One Response to A war on #capital is not what we need

  1. kenski2013 says:

    I agree that each person needs to make the best use of his/her abilities to contribute to the creation of good and services in order to earn a living, and maybe eventually accumulate some capital.

    As Alton Drew points out, many people have no capital. Why is this? Some don’t make enough money to accumulate any capital, some spend all they make, some don’t know how to accumulate capital and/or why it’s important to do so.

    But there is another reason why capital is not easy to come by—many of those who work hard at accumulating capital are highly competitive, and many will do anything to “walk off with all the capital”, even engage in monopolistic acts. This “economic Darwinism” (to the capitalists go the spoils, and the devil takes the hindmost) runs rampant through our society and the entire world of business.

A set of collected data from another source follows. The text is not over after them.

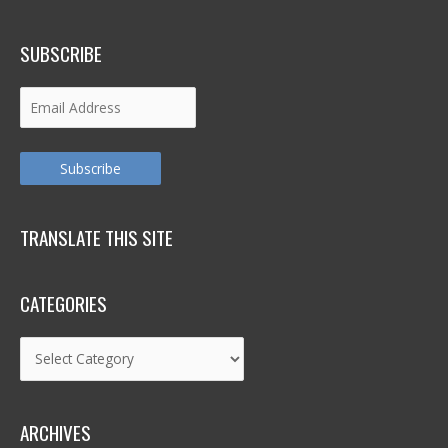
SUBSCRIBE
Email
Address
Subscribe
TRANSLATE THIS SITE
CATEGORIES
Categories
ARCHIVES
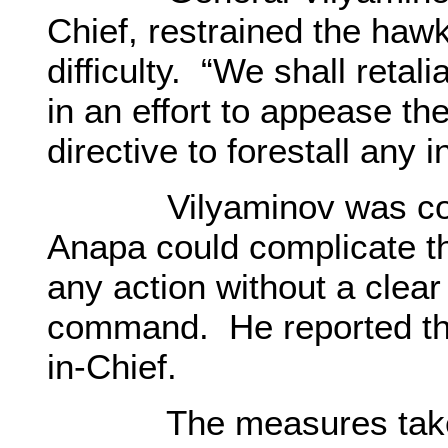
Chief, restrained the ha
difficulty. “We shall reta
in an effort to appease th
directive to forestall any 
Vilyaminov was consc
Anapa could complicate th
any action without a clear
command. He reported th
in-Chief.
The measures taken b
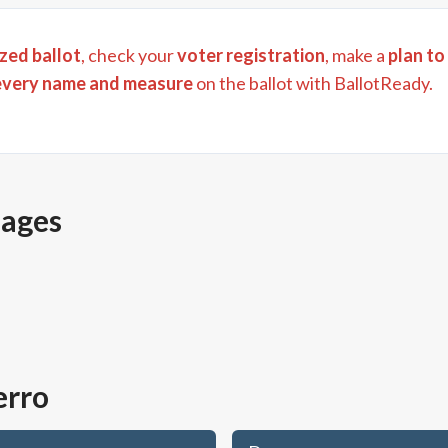
zed ballot
, check your
voter registration
, make a
plan to
every name and measure
on the ballot with BallotReady.
pages
erro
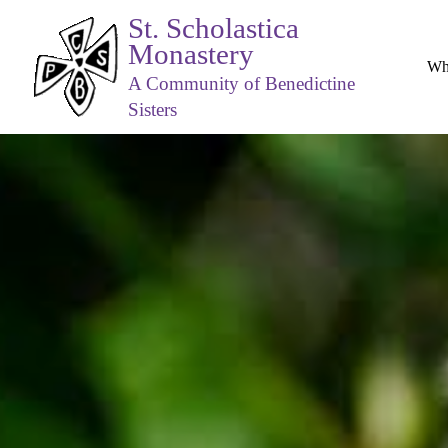
St. Scholastica
Monastery
Wh
A Community of Benedictine
Sisters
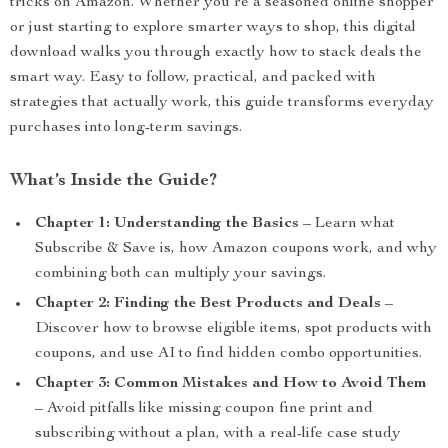
tricks on Amazon. Whether you’re a seasoned online shopper
or just starting to explore smarter ways to shop, this digital
download walks you through exactly how to stack deals the
smart way. Easy to follow, practical, and packed with
strategies that actually work, this guide transforms everyday
purchases into long-term savings.
What’s Inside the Guide?
Chapter 1: Understanding the Basics
– Learn what
Subscribe & Save is, how Amazon coupons work, and why
combining both can multiply your savings.
Chapter 2: Finding the Best Products and Deals
–
Discover how to browse eligible items, spot products with
coupons, and use AI to find hidden combo opportunities.
Chapter 3: Common Mistakes and How to Avoid Them
– Avoid pitfalls like missing coupon fine print and
subscribing without a plan, with a real-life case study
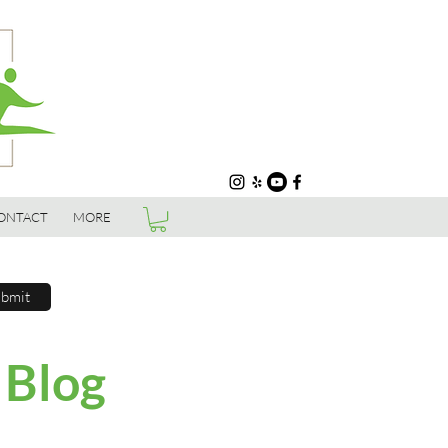
ONTACT
MORE
bmit
 Blog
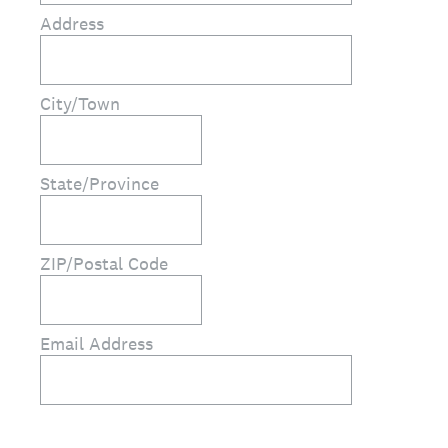
Address
City/Town
State/Province
ZIP/Postal Code
Email Address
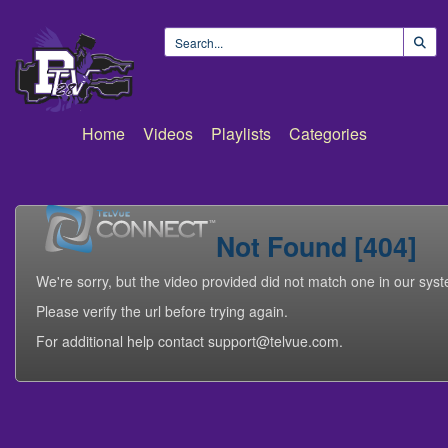
Home
Videos
Playlists
Categories
Not Found [404]
We're sorry, but the video provided did not match one in our sys
Please verify the url before trying again.
For additional help contact support@telvue.com.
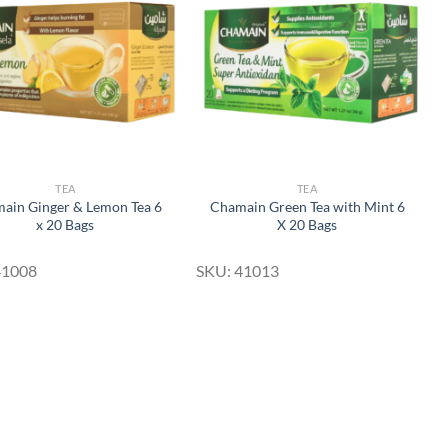
Wishlist
Wishlist
TEA
TEA
ain Ginger & Lemon Tea 6
Chamain Green Tea with Mint 6
x 20 Bags
X 20 Bags
41008
SKU: 41013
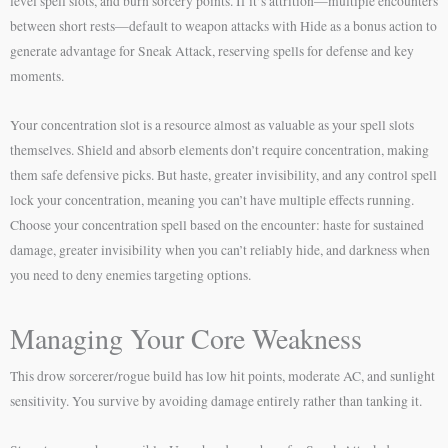
level spell slots, and burn sorcery points. If it’s attrition—multiple encounters
between short rests—default to weapon attacks with Hide as a bonus action to
generate advantage for Sneak Attack, reserving spells for defense and key
moments.
Your concentration slot is a resource almost as valuable as your spell slots
themselves. Shield and absorb elements don’t require concentration, making
them safe defensive picks. But haste, greater invisibility, and any control spell
lock your concentration, meaning you can’t have multiple effects running.
Choose your concentration spell based on the encounter: haste for sustained
damage, greater invisibility when you can’t reliably hide, and darkness when
you need to deny enemies targeting options.
Managing Your Core Weakness
This drow sorcerer/rogue build has low hit points, moderate AC, and sunlight
sensitivity. You survive by avoiding damage entirely rather than tanking it.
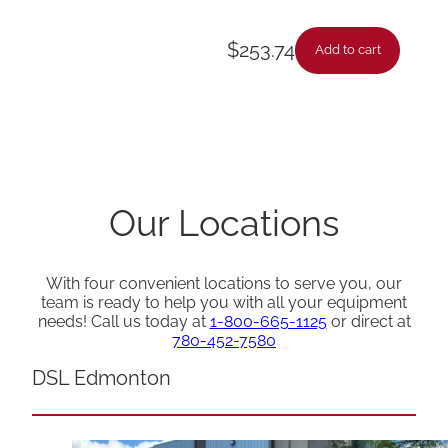
$
253.74
Add to cart
Our Locations
With four convenient locations to serve you, our
team is ready to help you with all your equipment
needs! Call us today at
1-800-665-1125
or direct at
780-452-7580
DSL Edmonton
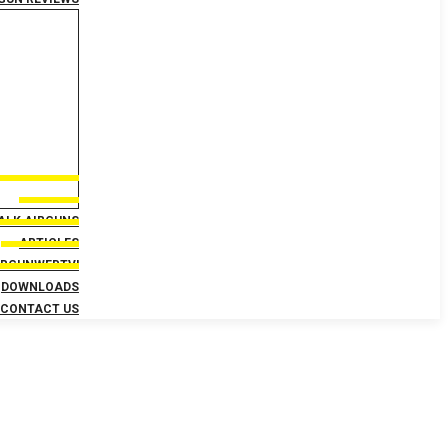
TALK AIRGUNS
ARTICLES
IRGUNWEBTV!
DOWNLOADS
CONTACT US
Day 5 – Schedule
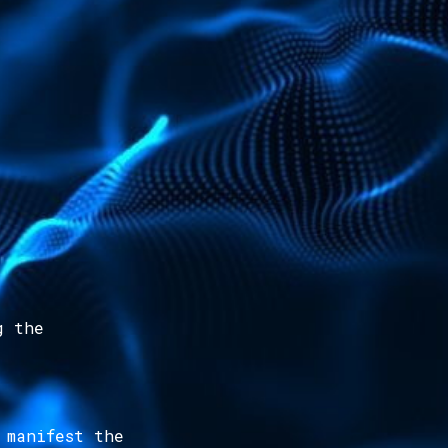
g the
 manifest the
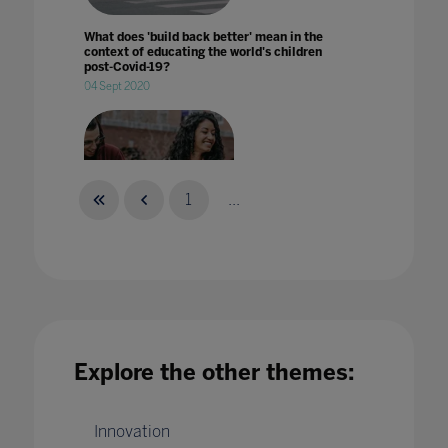
What does 'build back better' mean in the
context of educating the world's children
post-Covid-19?
04 Sept 2020
1
...
What does 'welcoming students back to
campus' mean?
29 Aug 2022
Explore the other themes:
Innovation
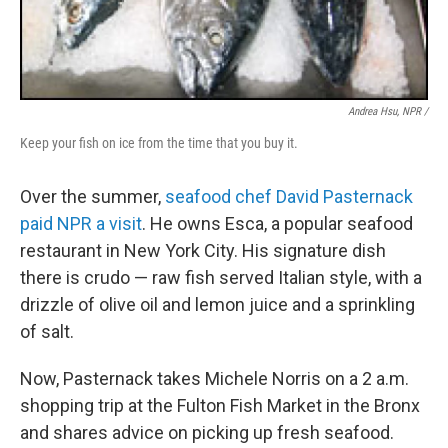
Andrea Hsu, NPR /
Keep your fish on ice from the time that you buy it.
Over the summer,
seafood chef David Pasternack
paid NPR a visit
. He owns Esca, a popular seafood
restaurant in New York City. His signature dish
there is crudo — raw fish served Italian style, with a
drizzle of olive oil and lemon juice and a sprinkling
of salt.
Now, Pasternack takes Michele Norris on a 2 a.m.
shopping trip at the Fulton Fish Market in the Bronx
and shares advice on picking up fresh seafood.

    Now, if the capital is obtained honestly, and reasonably fairly, then it is hard to argue against a competitive capitalist system. It’s my experience, and I think there is plenty of independent evidence that shows that capitalists often lie, cheat, deceive and exploit. The “bad” mortgages that were turned into marketable securities in the run up to the Great Recession are a sad example of this. Home mortgages were given to many families who didn’t have the income to make the monthly payments by falsifying the documents to get the mortgages approved. This pretty much guaranteed that these people would default on these mortgages, lose their homes, and, in addition, this led to the mortgage backed securities containing these mortgages created by fraudulent means (which had been vetted as relatively safe and good quality by rating agencies) being called into question when the high default rates on the mortgages that made them up made payments to investors fall far short of the original expectation. This almost led to a collapse of the world wide banking system, since these mortgage-backed securities had been sold to banks around the world. The uncertainty of their value made them difficult to buy and sell, thus freezing the markets through which they were traded.

    Why did all of this occur? Because the companies making the mortgages were only interested in the commissions and fees they received for doing so, and since they would not be responsible in the long term for the mortgages or the subsequent securities, had no reason or incentive not to make them, even for people who didn’t meet the normal lending standards. Now, you would think that ethical standards of honesty and fairness would have been enough to stop people from doing this, but apparently, that was not the case.

    I think Bernie Sanders’ heartburn with capitalists has a lot to do with situations like this one, where capitalists lie, cheat, deceive, and exploit, walk off with lots of money, to the detriment of other members (both people, other businesses, and institutions) of society.